The panel of Chairman of the County Board of Commissioners Eric Maxwell, Director of the Chamber of Commerce Carlotta Ungaro, Fayetteville Mayor Ed Johnson, Library Director Christeen Snell, and School Superintendent Dr. Joseph Barrow shared how their entities help tell Fayette County’s story and how they hope to provide opportunities for others to create their own.

Fayette has grown tremendously in recent years, but has not yet met its full potential. Community leaders are striving to build on their strengths. Pinewood and its surrounding projects could be just a scratch on the surface.

“We are not a diamond in the rough, we are a nice beautiful shining diamond,” said Maxwell.

The library is also embracing the new motto by offering the public resources to grow and thrive and find their voice.

“The library is your court of entry into the lives of others and learning about stories,” Snell said. “A library is a living organism. We are constantly and consistently reproducing, changing, and getting more materials.”

Fayetteville is working with residents to find out what they are looking for in a home. They are interested in building for the future of the city, which means also reaching out to the millennials as the population ages.
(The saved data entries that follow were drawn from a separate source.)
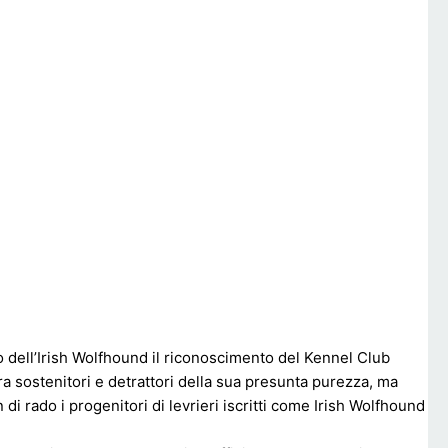
 dell’Irish Wolfhound il riconoscimento del Kennel Club
a sostenitori e detrattori della sua presunta purezza, ma
i rado i progenitori di levrieri iscritti come Irish Wolfhound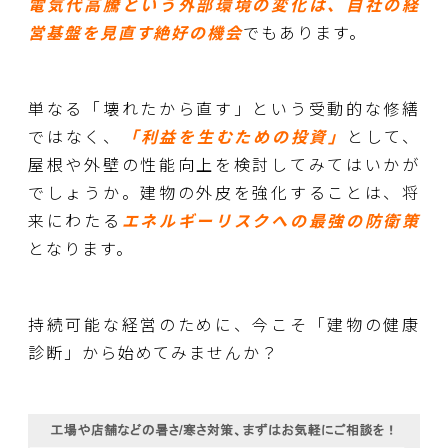
電気代高騰という外部環境の変化は、自社の経
営基盤を見直す絶好の機会
でもあります。
単なる「壊れたから直す」という受動的な修繕
ではなく、
「利益を生むための投資」
として、
屋根や外壁の性能向上を検討してみてはいかが
でしょうか。建物の外皮を強化することは、将
来にわたる
エネルギーリスクへの最強の防衛策
となります。
持続可能な経営のために、今こそ「建物の健康
診断」から始めてみませんか？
“We need citizen input,” Mayor Johnson said. “With our story, we want to be a city that is reflective of the citizens’ desires.”

One of Fayette’s greatest assets, the school system won’t rest on its successes. Every child has some type of story, and it’s up to the school system to help them create it, Superintendent Barrow said. He wants to continue to teach about history but also start to teach about the future. The focus is going to lean towards what he called the four C’s: Communication, collaboration, creativity, and critical thinking.

“We can’t continue to live in the past, we have to begin to evolve and move forward,” Barrow said. “Our challenge in creating the Fayette County School District story is to honor the rich history and tradition, but also be willing to grab the new evolution.”

Fayette County is dedicated to creating opportunities for both its current and future residents. Community leaders are already taking the initiative to work towards their goal of growing in the right way. They want everyone to have a story to tell and continue writing a book that reads on for generations.

“Our county is wonderful, and we should be growing at a better rate,” said Ungaro. “We want to make sure we are doing the things we need to do to get there.”